Street High B wiped us four to nil. It’s a good thing they didn’t send their A team. Luke reckons we just need more practice. So does the coach. And Luke’s dad. And his fan club.

‘No goals in the last two games,’ said Luke’s mum. ‘But scoring goals isn’t everything.’

‘Unfortunately it looks like you’ve hit a bit of a lean spot,’ said Luke’s dad.

‘We dominated the play, our build up was good and our short game has progressed beautifully,’ chanted Luke as if he was making a report. In a way, he was, because his dad always asked for that sort of rundown if he couldn’t get to the match because of a late job.
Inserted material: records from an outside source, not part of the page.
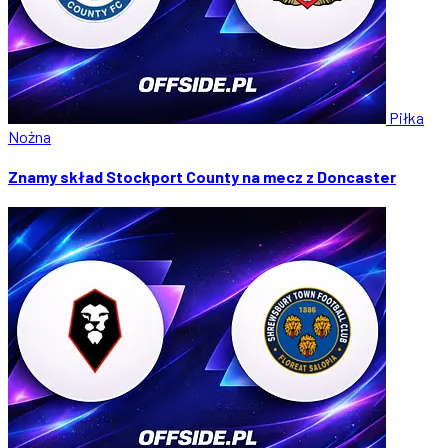
Piłka
Nożna
Znamy skład Stockport County na mecz z Doncaster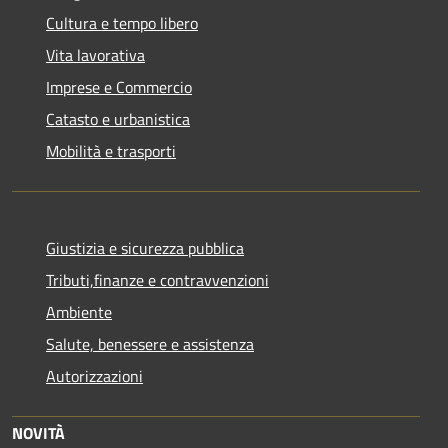
Cultura e tempo libero
Vita lavorativa
Imprese e Commercio
Catasto e urbanistica
Mobilità e trasporti
Giustizia e sicurezza pubblica
Tributi,finanze e contravvenzioni
Ambiente
Salute, benessere e assistenza
Autorizzazioni
NOVITÀ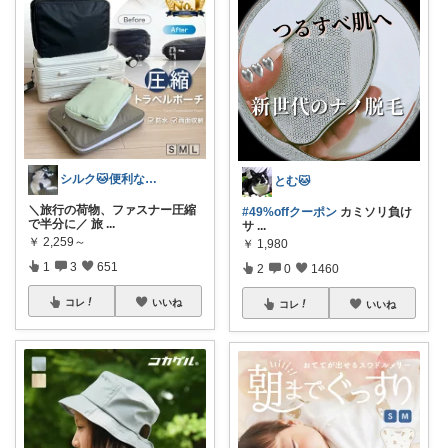
シルク🐱便利な暮らし
とむ🐱
＼旅行の荷物、ファスナー圧縮
#49%offクーポン
​カミソリ負け
で半分に／ 旅
...
サ
...
￥
2,259～
￥
1,980
1
3
651
2
0
1460
コレ
いいね
コレ
いいね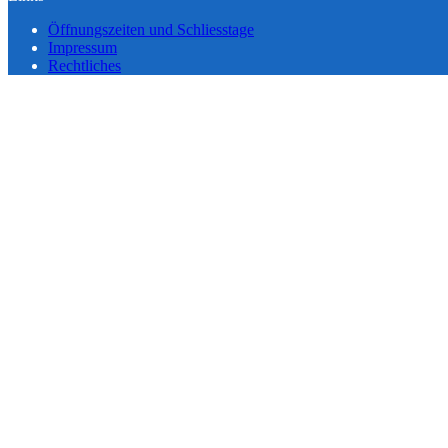
Öffnungszeiten und Schliesstage
Impressum
Rechtliches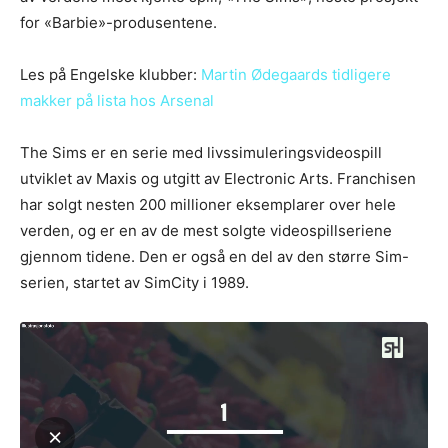
for «Barbie»-produsentene.
Les på Engelske klubber:
Martin Ødegaards tidligere
makker på lista hos Arsenal
The Sims er en serie med livssimuleringsvideospill
utviklet av Maxis og utgitt av Electronic Arts. Franchisen
har solgt nesten 200 millioner eksemplarer over hele
verden, og er en av de mest solgte videospillseriene
gjennom tidene. Den er også en del av den større Sim-
serien, startet av SimCity i 1989.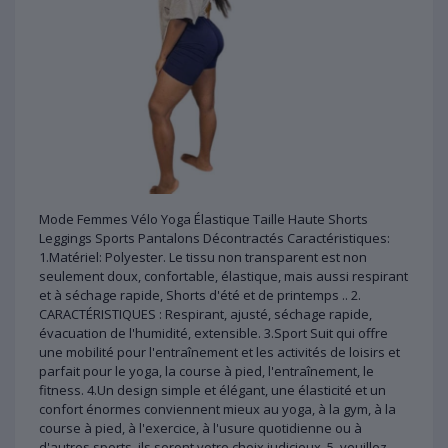
Mode Femmes Vélo Yoga Élastique Taille Haute Shorts
Leggings Sports Pantalons Décontractés Caractéristiques:
1.Matériel: Polyester. Le tissu non transparent est non
seulement doux, confortable, élastique, mais aussi respirant
et à séchage rapide, Shorts d'été et de printemps .. 2.
CARACTÉRISTIQUES : Respirant, ajusté, séchage rapide,
évacuation de l'humidité, extensible. 3.Sport Suit qui offre
une mobilité pour l'entraînement et les activités de loisirs et
parfait pour le yoga, la course à pied, l'entraînement, le
fitness. 4.Un design simple et élégant, une élasticité et un
confort énormes conviennent mieux au yoga, à la gym, à la
course à pied, à l'exercice, à l'usure quotidienne ou à
d'autres sports, ils seront votre choix judicieux. 5. veuillez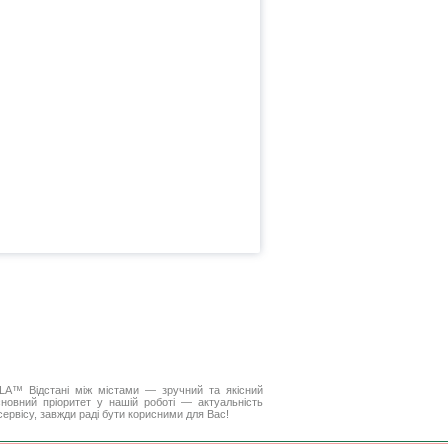
ELLA™
Відстані між містами
— зручний та якісний
новний пріоритет у нашій роботі — актуальність
 сервісу, завжди раді бути корисними для Вас!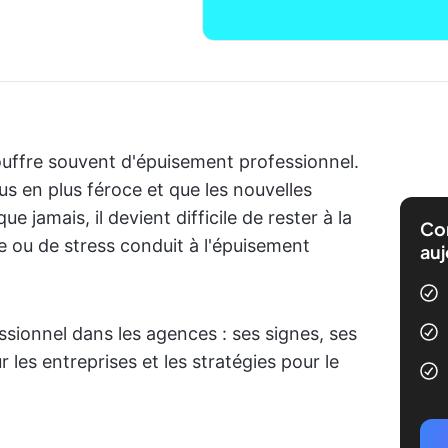
ouffre souvent d'épuisement professionnel.
us en plus féroce et que les nouvelles
jamais, il devient difficile de rester à la
Com
 ou de stress conduit à l'épuisement
auj
ssionnel dans les agences : ses signes, ses
les entreprises et les stratégies pour le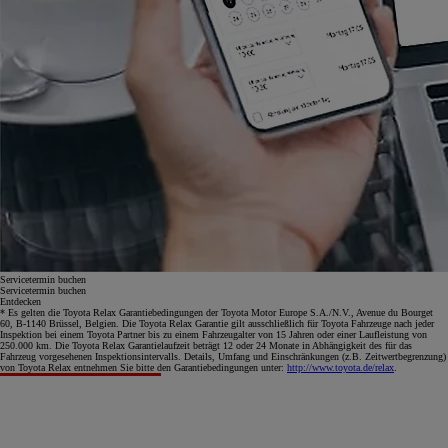
Servicetermin buchen
Servicetermin buchen
Entdecken
* Es gelten die Toyota Relax Garantiebedingungen der Toyota Motor Europe S.A./N.V., Avenue du Bourget
60, B-1140 Brüssel, Belgien. Die Toyota Relax Garantie gilt ausschließlich für Toyota Fahrzeuge nach jeder
Inspektion bei einem Toyota Partner bis zu einem Fahrzeugalter von 15 Jahren oder einer Laufleistung von
250.000 km. Die Toyota Relax Garantielaufzeit beträgt 12 oder 24 Monate in Abhängigkeit des für das
Fahrzeug vorgesehenen Inspektionsintervalls. Details, Umfang und Einschränkungen (z.B. Zeitwertbegrenzung)
von Toyota Relax entnehmen Sie bitte den Garantiebedingungen unter:
http://www.toyota.de/relax
.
‘So have you found out what the problem is?’ asked Luke’s dad, examining Luke’s stick which needed slight repairs.

‘Yeah,’ said Luke. ‘The opposition is scoring more goals than us.’

‘Maybe the hockey goal fairy will visit next week,’ said his dad with a grin.

‘Yeah,’ said Luke. ‘So long as it’s not with the tooth fairy. I don’t want anyone knocking out my teeth, again.’

‘I agree,’ said his mum. ‘That dentist smiles every time we pay your hockey subs. He can see the tooth business making more money. You’re just a mouth full of money.’

‘Even the mouthguards have gone up,’ Luke’s dad said.

‘They’re still worth it,’ said Luke’s mum. ‘And from what I overheard from the side lines, a few mouths should be a bit more guarded in what they say.’

‘Ha, ha,’ said Luke but he didn’t really mean it. I knew he was a bit fed up after that game, especially as he’d played full on.

‘Last time we played Street High B, Jessica stopped a few goals,’ Luke said as he took his stick back and ran his hand along the wood.’ I reckon I can fix this.’

Maybe if Jessica had been in the team instead of me, they would have done better?

I looked at the three of them. They were a family. I was just an extra. I was part of a fake family and I wasn’t sure about my ID.